Data extracted from a collection
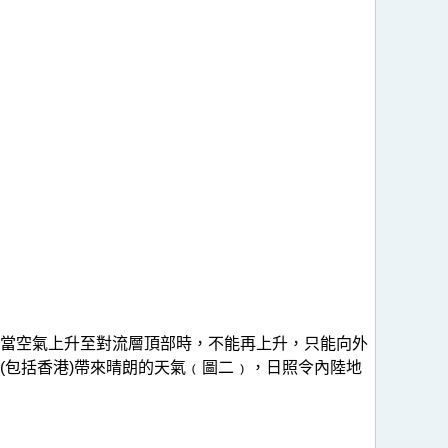
當空氣上升至對流層頂部時，不能再上升，只能向外
(包括香港)帶來晴朗的天氣﹙圖二﹚，日照令內陸地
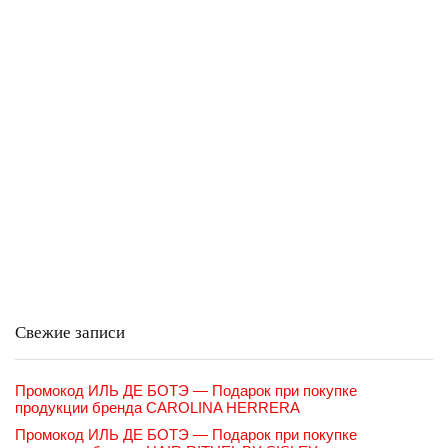
Свежие записи
Промокод ИЛЬ ДЕ БОТЭ — Подарок при покупке
продукции бренда CAROLINA HERRERA
Промокод ИЛЬ ДЕ БОТЭ — Подарок при покупке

Task brief> Retype the records exactly. Any image in them should not appear in what you write.

Expected output>
當空氣上升至對流層頂部時，不能再上升，只能向外
(包括香港)帶來晴朗的天氣﹙圖二﹚，日照令內陸地
Свежие записи
Промокод ИЛЬ ДЕ БОТЭ — Подарок при покупке
продукции бренда CAROLINA HERRERA
Промокод ИЛЬ ДЕ БОТЭ — Подарок при покупке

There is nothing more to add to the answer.